Столпились около свежей стенгазеты все, и в первую голову прочли о том, что прошло пять лет, как комсомольцы города Харькова шефствуют над кораблем, что устраивают комсомольцы празднество в честь крейсера и приглашают краснофлотцев к себе на праздник, да.. таких, чтобы по специальности самые ответственные были и чтоб о красном флоте рассказали от начала до конца.
Внизу от имени корабельной комсомольской ячейки было напечатано, что сегодня же нужно выбрать делегатов, пусть поедут самые лучшие в столицу Украины.
Сели краснофлотцы-и завтрак не в завтрак.
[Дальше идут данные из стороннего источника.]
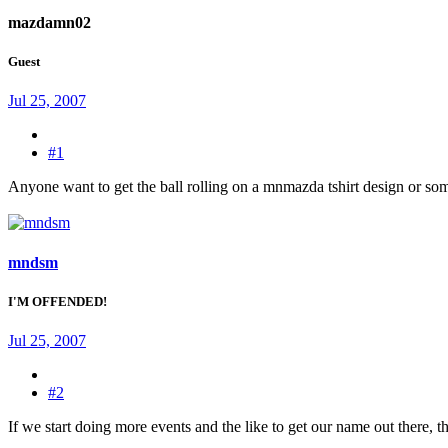
mazdamn02
Guest
Jul 25, 2007
#1
Anyone want to get the ball rolling on a mnmazda tshirt design or some
mndsm
I'M OFFENDED!
Jul 25, 2007
#2
If we start doing more events and the like to get our name out there, th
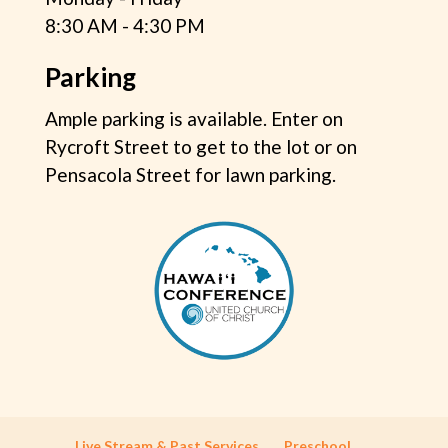
8:30 AM - 4:30 PM
Parking
Ample parking is available. Enter on
Rycroft Street to get to the lot or on
Pensacola Street for lawn parking.
Live Stream & Past Services
Preschool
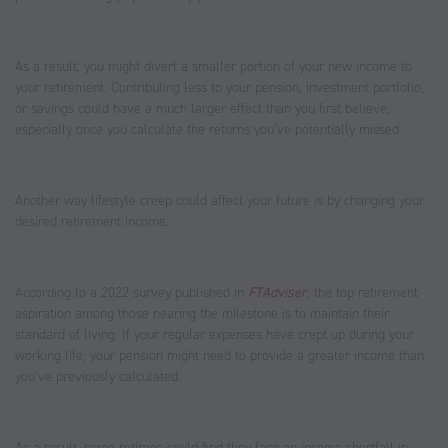
As a result, you might divert a smaller portion of your new income to
your retirement. Contributing less to your pension, investment portfolio,
or savings could have a much larger effect than you first believe,
especially once you calculate the returns you’ve potentially missed.
Another way lifestyle creep could affect your future is by changing your
desired retirement income.
According to a 2022 survey published in
FTAdviser
, the top retirement
aspiration among those nearing the milestone is to maintain their
standard of living. If your regular expenses have crept up during your
working life, your pension might need to provide a greater income than
you’ve previously calculated.
As a result, some retirees could find they face an income shortfall in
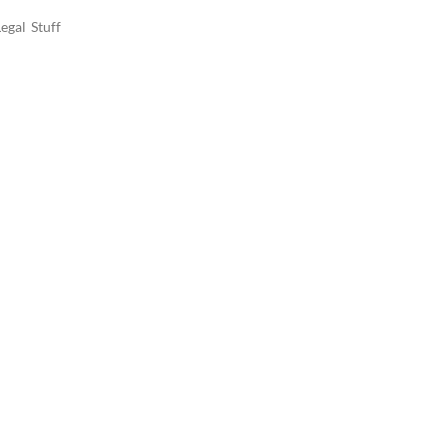
egal Stuff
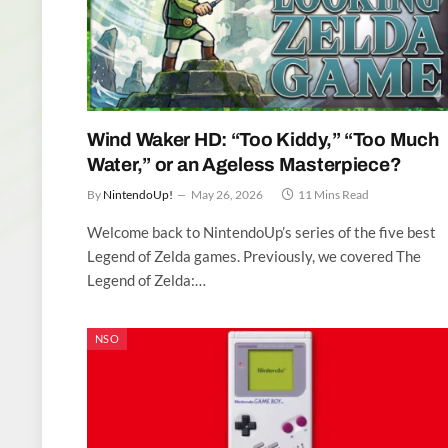
Wind Waker HD: “Too Kiddy,” “Too Much
Water,” or an Ageless Masterpiece?
By
NintendoUp!
May 26, 2026
11 Mins Read
Welcome back to NintendoUp’s series of the five best
Legend of Zelda games. Previously, we covered The
Legend of Zelda:…
NSO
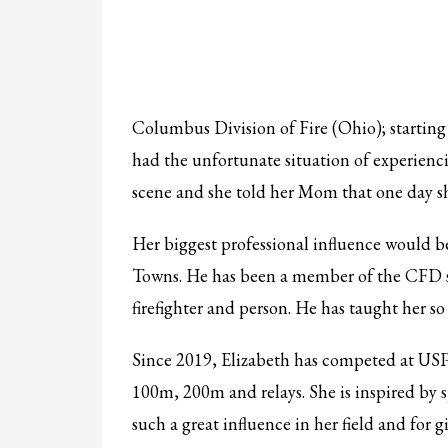
Columbus Division of Fire (Ohio); starting 
had the unfortunate situation of experiencin
scene and she told her Mom that one day she
Her biggest professional influence would b
Towns. He has been a member of the CFD si
firefighter and person. He has taught her so
Since 2019, Elizabeth has competed at USPF
100m, 200m and relays. She is inspired by s
such a great influence in her field and for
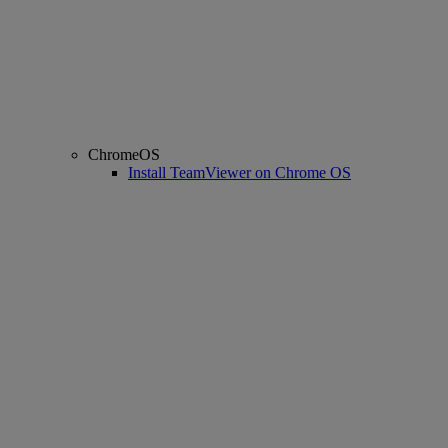
ChromeOS
Install TeamViewer on Chrome OS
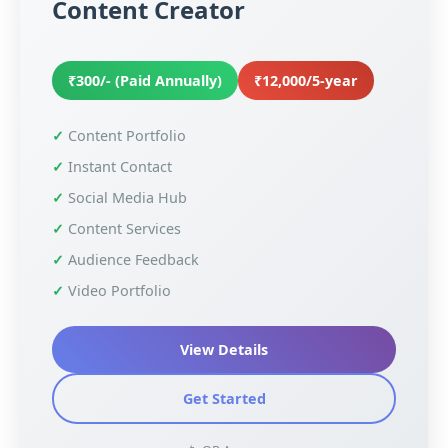
Content Creator
₹300/- (Paid Annually)
₹12,000/5-year
Content Portfolio
Instant Contact
Social Media Hub
Content Services
Audience Feedback
Video Portfolio
View Details
Get Started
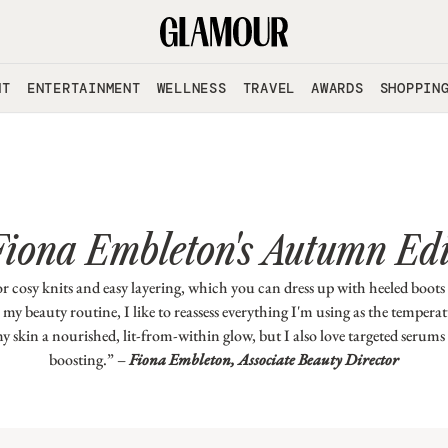
NT
ENTERTAINMENT
WELLNESS
TRAVEL
AWARDS
SHOPPIN
Fiona Embleton's Autumn Edi
 cosy knits and easy layering, which you can dress up with heeled boots
my beauty routine, I like to reassess everything I'm using as the temperat
my skin a nourished, lit-from-within glow, but I also love targeted serums
boosting.” –
Fiona Embleton, Associate Beauty Director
Думали-думали, и никак пе могли придумать, кто же это из них самый лучший, по специальности ответственный и обо всем флоте и все знает?
Егорка не потерялся и здесь. Почуял озорной, что на него внимания не обращают, да цельную кружку с сахаром и спер.
Тут поднялся один краснофлотец, обвел товарищей глазами и спросил:
- Говорить можно?
Краснофлотцы ответили:
- Ну что ж, говори, товарищ.
- Не иначе, товарищи, как от нашей рулевой специальности к комсомольцам послать. Ведь это мы, рулевые, корабль на курсе держим, следим чтобы он на мель не напоролся, на камни не налетел или в тумане о другой корабль не стукнулся. Морскую глубину измеряем и за ходом корабля наблюдаем со всей ответственностью. Все огни маяков знать должны. Корабль так на место поставить должны, чтобы не ударился он, подошел вплотную к стенке. Ну как же это корабль без нас ходить будет? Очень мы ответственные, рулевые, нас и посылать.
Ничего краснофлотцы рулевому не ответили, прав был он по-своему.
Разве нет?
Вечно он за штурвальным колесом стоит, ворочает его в разные стороны. Смешно смотреть, как корабль его слушается, как маленький ребенок старшего.